Chicago Magazine graphic from 2013.
I'm not the only one seeing some Sam Zell and Donald Trump in the new maximum leader of Tribune Publishing, and thus of the Los Angeles Times. Michael Ferro is starting to make even Gannett, which wants the Tribune newspapers, seem like a potential upgrade.
Ken Doctor, the astute newspaper industry observer, points us all to Chicago Magazine’s 2013 profile of Ferro — "neatly captured the outsized ego of the man" — and amasses the reasons not to buy into what Ferro is selling. Writing Wednesday at Politico, Doctor describes Ferro as one of those guys who firehoses ideas nonstop for 15 minutes, wrapping himself in the vernacular of innovation and technology, and when he stops pitching his listeners aren't sure there's much if anything there. "If we are to make historical comparisons, the advent of Michael Ferro as a (probably short-time) newspaper mogul would place him as the illegitimate offspring of swashbuckling Tribune owner Sam Zell and former Freedom Communications CEO Aaron Kushner, a fount of ideas that quickly dried up," Doctor writes.
Over the past month, Ferro has talked to numerous peers in the newspaper industry. Actually, according to several high-placed media executives who briefed me on their conversations with Ferro, the better construction is “talked at.”
All those to whom I spoke confidentially describe their hour-plus long sessions as nothing short of bizarre. The common format: Michael Ferro talks for 90% or more of the time, shooting a “firehose” of ideas, largely unpunctuated by questions, opportunities for feedback or responses, or any evidence of self-reflection....No matter how vast the experience or well-burnished the credentials of those in the room, the script is the same: Ferro Uninterruptus.
Ferro has already Hollywood-cast himself as a newspaper Jedi — capable of saving the business of newspapering against the most powerful Forces. What has that gained him? Three years ago, the company of stars like Jenny McCarthy and Jim Belushi. More recently, Martin Scorsese and Steven Zaillian.
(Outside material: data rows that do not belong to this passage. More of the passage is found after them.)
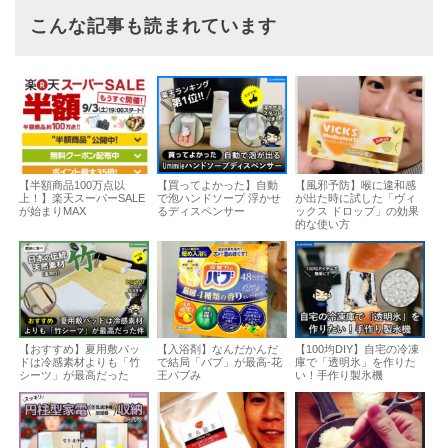
こんな記事も読まれています
【半額商品100万点以
【買ってよかった】自動
【風邪予防】喉に違和感
上！】楽天スーパーSALE
で泡ハンドソープ 浮かせ
が出た時に試した「ヴィ
が始まりMAX
るディスペンサー
ックス ドロップ」の効果
的な使い方
【おすすめ】夏用敷パッ
【入浴剤】なんだかんだ
【100均DIY】自宅の冷凍
ドは冷感素材よりも「竹
で結局「バブ」が最高-花
庫で「透明氷」を作りた
シーツ」が最高だった
王バブみ
い！手作り製氷機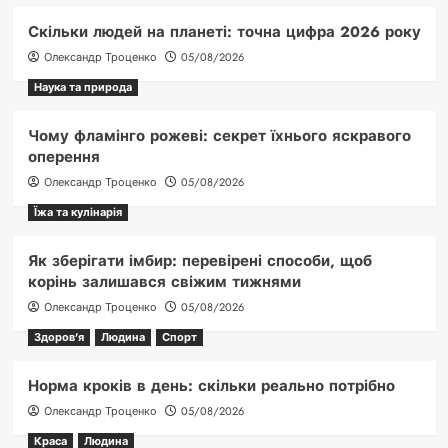
Скільки людей на планеті: точна цифра 2026 року
Олександр Троценко
05/08/2026
Наука та природа
Чому фламінго рожеві: секрет їхнього яскравого
оперення
Олександр Троценко
05/08/2026
Їжа та кулінарія
Як зберігати імбир: перевірені способи, щоб
корінь залишався свіжим тижнями
Олександр Троценко
05/08/2026
Здоров'я
Людина
Спорт
Норма кроків в день: скільки реально потрібно
Олександр Троценко
05/08/2026
Краса
Людина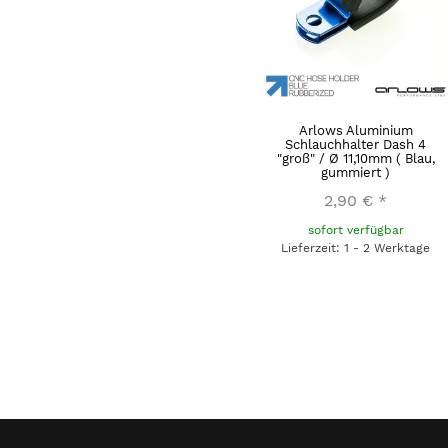
Arlows Aluminium
Schlauchhalter Dash 4
"groß" / Ø 11,10mm ( Blau,
gummiert )
2,90 €
*
sofort verfügbar
Lieferzeit: 1 - 2 Werktage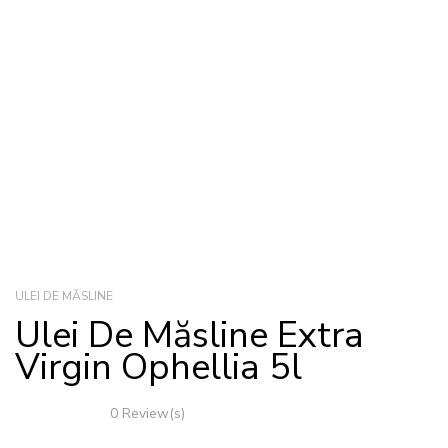
ULEI DE MĂSLINE
Ulei De Măsline Extra
Virgin Ophellia 5l
0 Review(s)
Onward and upward for the star-struck Ferro, who, as we detailed in February (POLITICO: “Oscar spotlight a dim one for hometown L.A. Times”) attended the Oscars on tickets usually used by working reporters.
But one industry observer’s Hollywood metaphor for Ferro was less kind. “He’s like Butch Cassidy, and he should realize he’ll soon be facing what seems to be the whole Bolivian army.”
Doctor also notes that, even after a decade of you-can't-make-this-up Tribune soap operas, the recent period that saw Ferro buy in to the company, become non-executive chairman, oust CEO Jack Griffin and install editors such as the LAT's Davan Maharaj in the dual role of publisher stands out. "These last four months of Tribune history would seem so astonishingly weird — if you didn’t know about the last decade of Tribune’s troubled life," Doctor writes. Heh.
By the way, Orange County has seen this act before: the newspaper savior who wasn't.
Also this: In a Wall Street Journal analysis of Gannett's $815 million offer and Ferro's delaying response, Ferro shoots down the idea of ever selling the Los Angeles Times by itself. “The L.A. Times is about 50% of the company," Ferro says. "Without it, Tribune would be in terrible shape."